Nach wenigen Wochen hat Werder alles drauf: leer, ausgebrannt, unnütz, pessimistisch, hilflos, unmotiviert, gleichgültig. Alles auf Abruf.
Jetzt arbeitet er noch am Plötzlich-grundlos-Weinen.
[26] Der Mensch im Mittelpunkt
Wer sagt es denn: Der Trend geht wieder Richtung Mensch. Haben die es auch schon gemerkt. Hat aber gedauert. Nach Jahren der Profitmaximierung, Kostenreduzierung, Synergetisierung, Restrukturierung, Shareholder Validierung, Liberalisierung stoßen sie plötzlich auf den Menschen als prioritären Unternehmenswert.
Mosimann sitzt in der Lobby des Majestic und arbeitet Management-Fachliteratur auf. Ab und zu braucht er das, sonst ist er weg vom Fenster.
Bei den meisten Neuerscheinungen genügt es zwar, die minutes zu lesen, um mitreden zu können. Aber es ist auch immer wieder mal ganz wirkungsvoll, mit einem Zitat aufzutrumpfen, das nicht in den Kurzzusammenfassungen steht. Deshalb deckt er sich einmal im Monat mit einem aktuellen Querschnitt ein und haut für ein paar Tage ab. No calls.
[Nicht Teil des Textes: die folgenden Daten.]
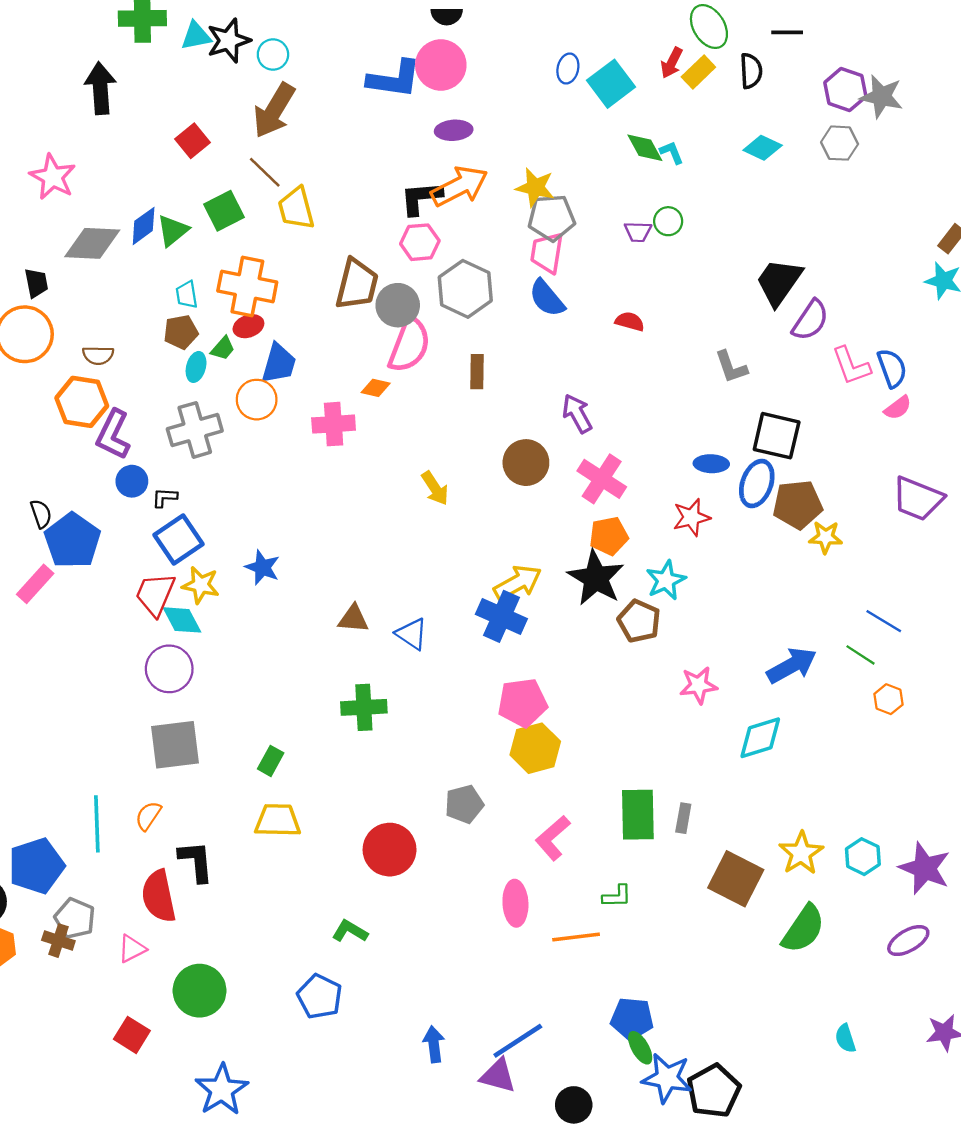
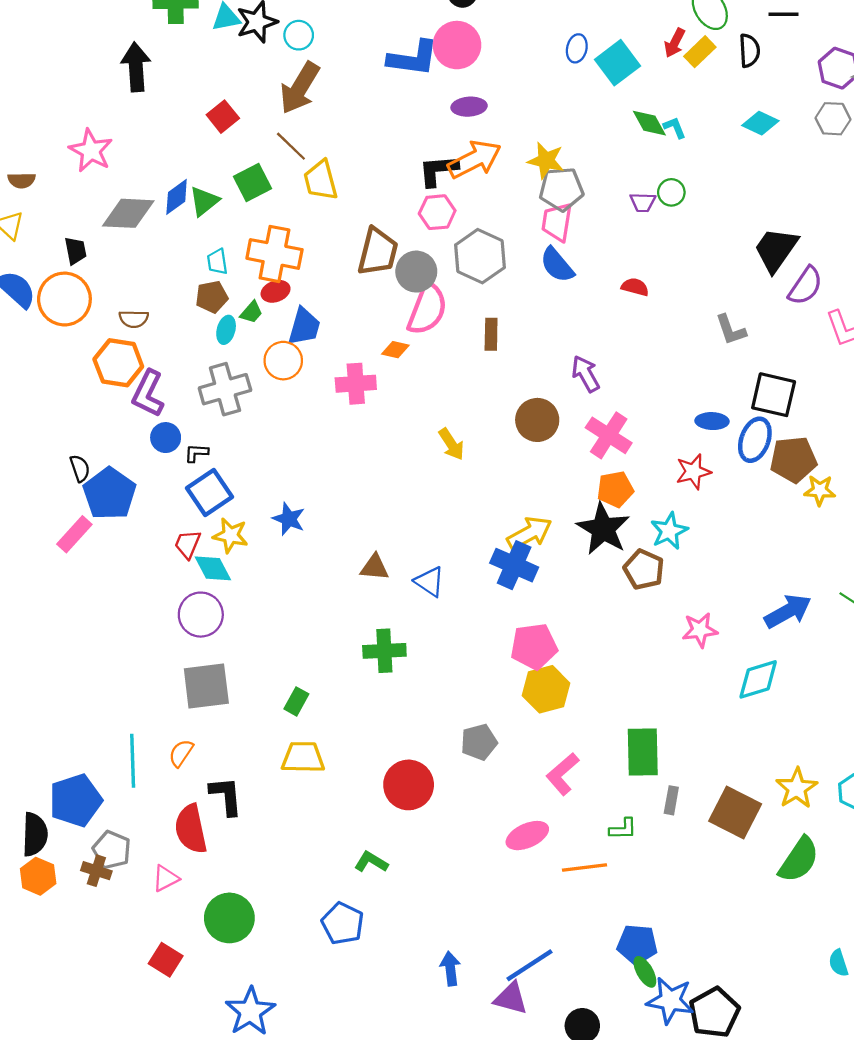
red trapezoid: (155, 594) -> (188, 544), size x0.7
gray rectangle: (683, 818) -> (671, 800), moved
pink ellipse: (515, 903) -> (527, 836), turned 69

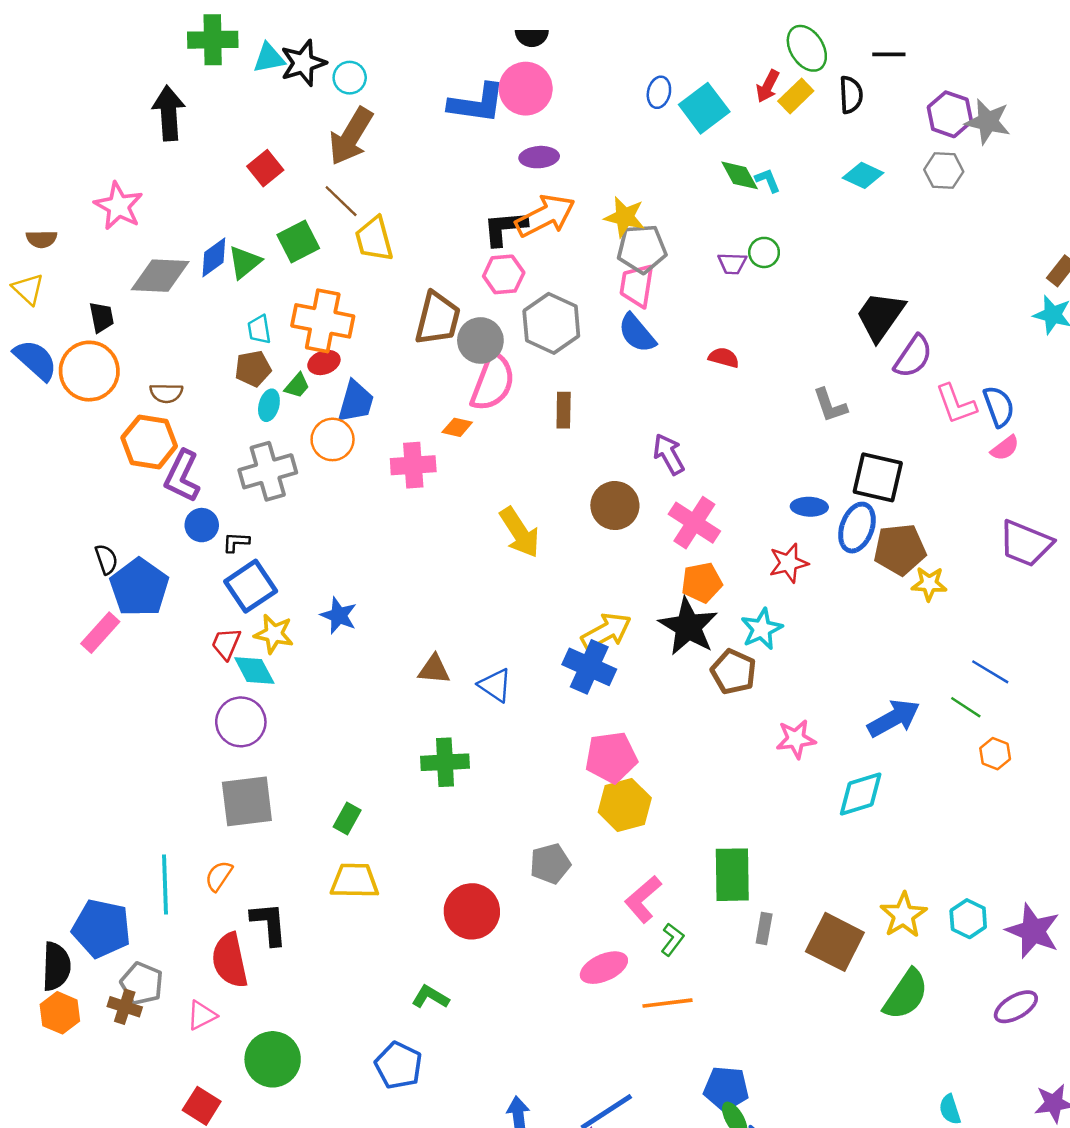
yellow arrow: (451, 444) -> (520, 532), size x1.4
blue pentagon: (75, 800) -> (101, 928), turned 30
green L-shape: (623, 829) -> (672, 939), moved, turned -52

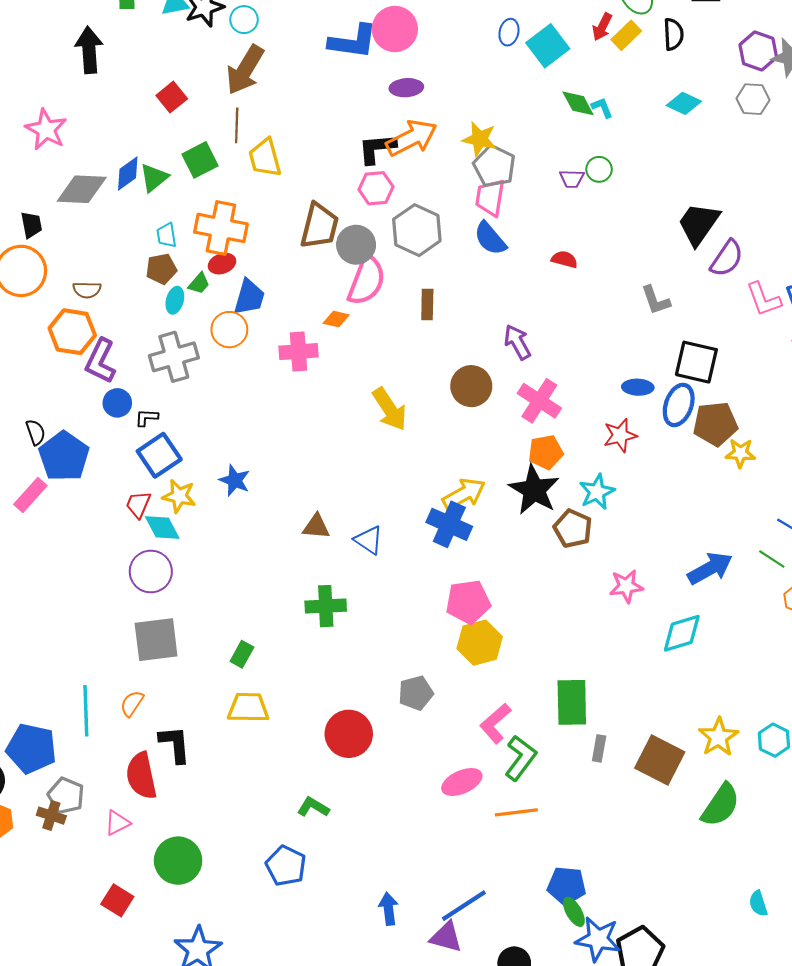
brown line: (341, 201) -> (237, 125), turned 48
gray pentagon: (642, 249) -> (494, 166), turned 30
green L-shape: (672, 939) -> (520, 758), size x1.6

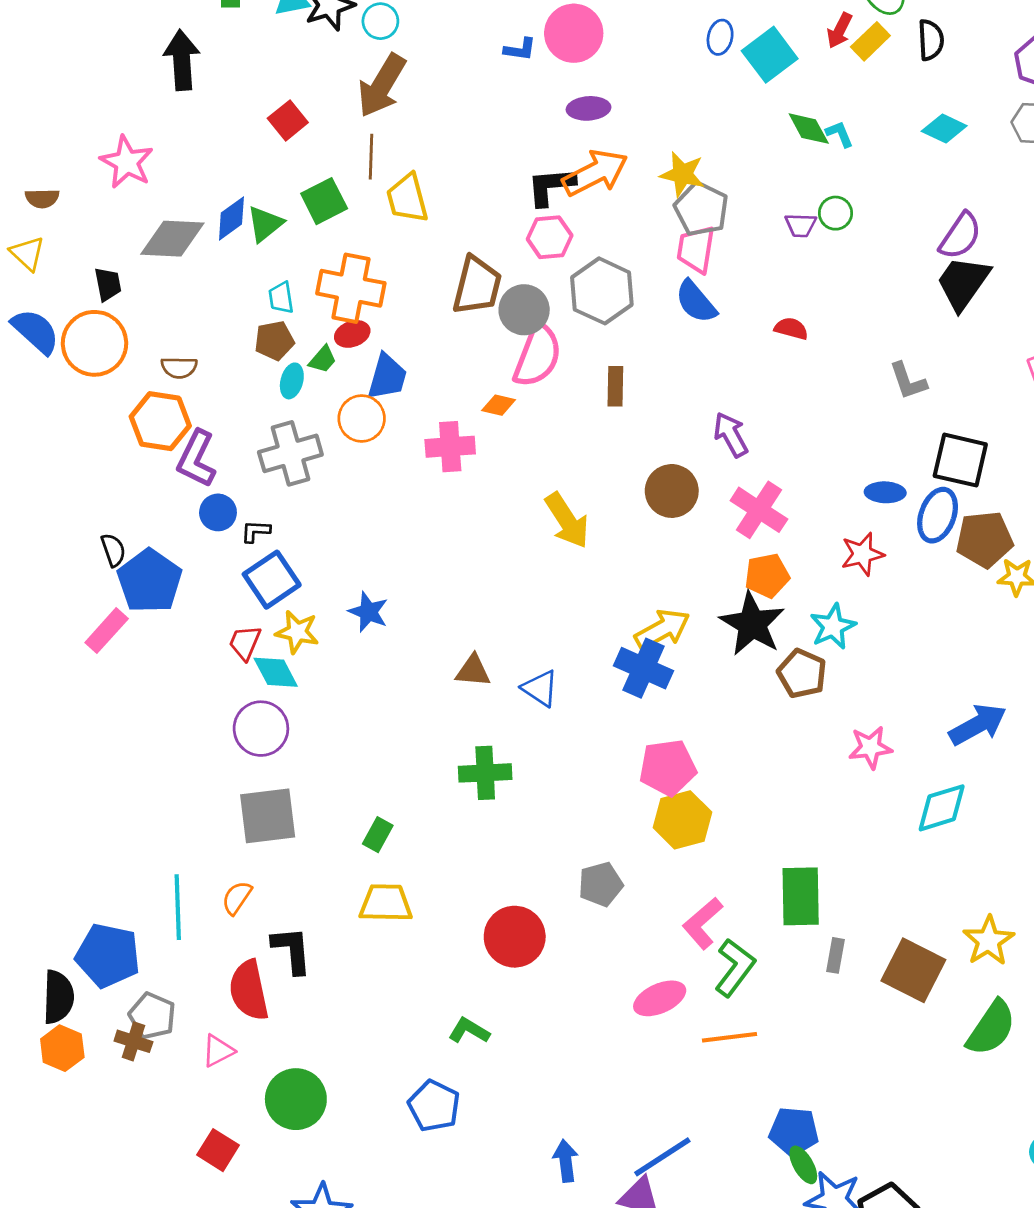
blue L-shape: (353, 42) -> (520, 49), size x0.5
purple semicircle: (727, 258) -> (960, 236), moved

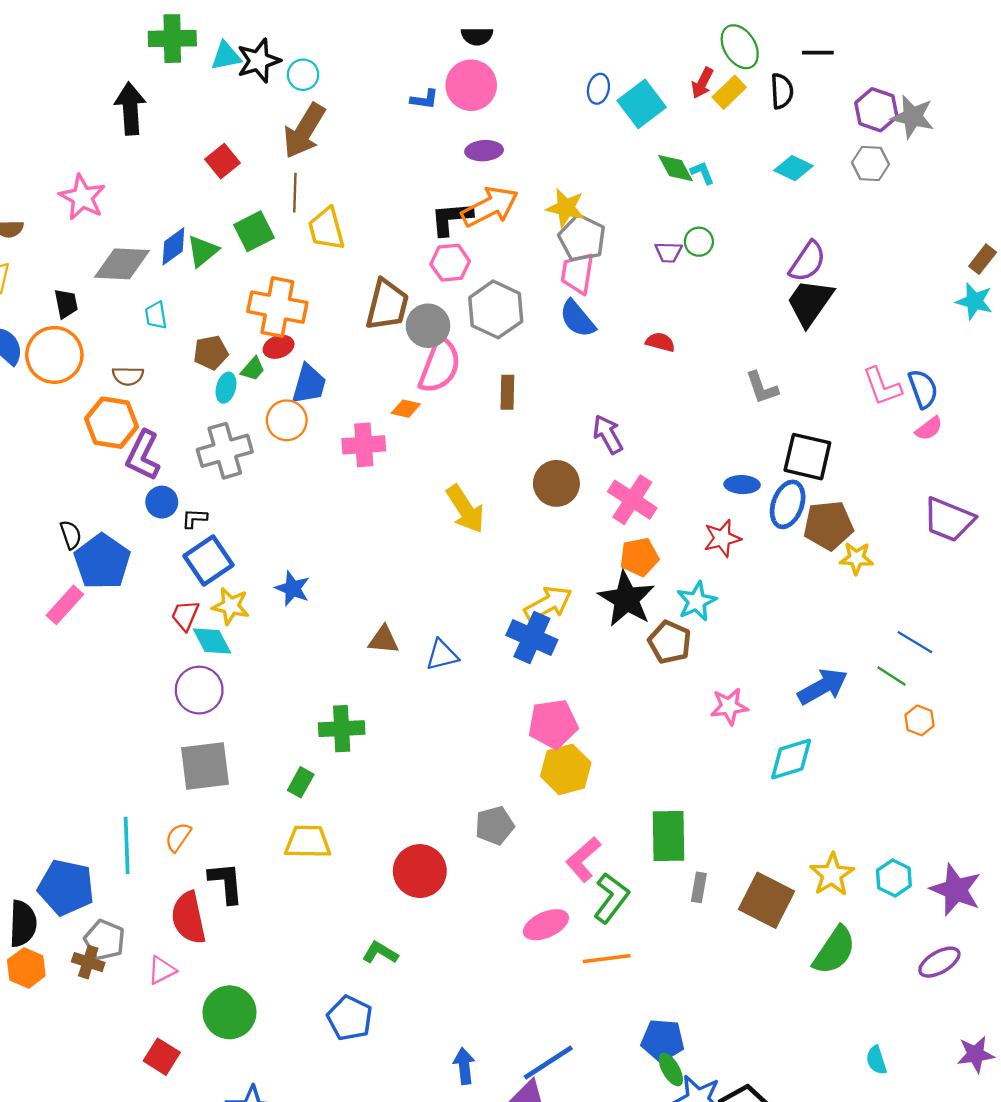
cyan trapezoid: (281, 298) -> (156, 315), moved
blue triangle: (540, 688) -> (442, 655), turned -48
green cross: (485, 773) -> (342, 729), moved

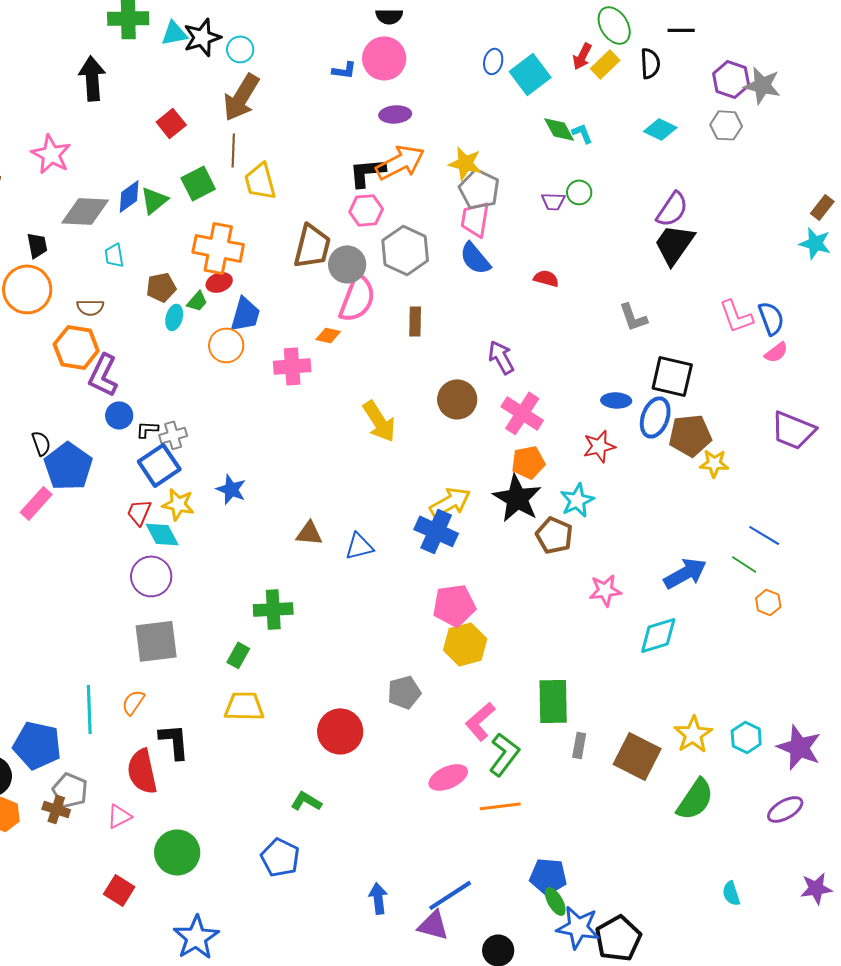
gray cross: (225, 451) -> (173, 435), moved, size x0.6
Diesmal hat er sich für das Majestic entschieden. Nicht so penetrant business. Davon hat er auf Geschäftsreisen genug. Wirklich gut ausgebildetes Personal. Diskret und trotzdem aufmerksam. Nette Suiten. Nichts Protziges, Schlafzimmer, Wohnzimmer, Umkleidezimmer, Bäder. Aber die Details stimmen. Das ist wichtig in einer [27] Klausur. Sonst ist die Konzentration futsch. Da darf der Kamin keine Attrappe sein. Wenn er es als effizienzfördernd erlebt, vor dem Kaminfeuer zu arbeiten, dann braucht es einen Kamin, der funkioniert, und jemanden, der ihn anfeuern kann. Nur als Beispiel.
Dass er jetzt in der Lobby arbeitet, hat wirklich nichts mit der Qualität der Suite zu tun. Es hat, hübscher Zufall, genau mit dem Thema des Buches zu tun, das er im Moment mit einem leuchtgrünen Marker durchhighlighted: Der Mensch.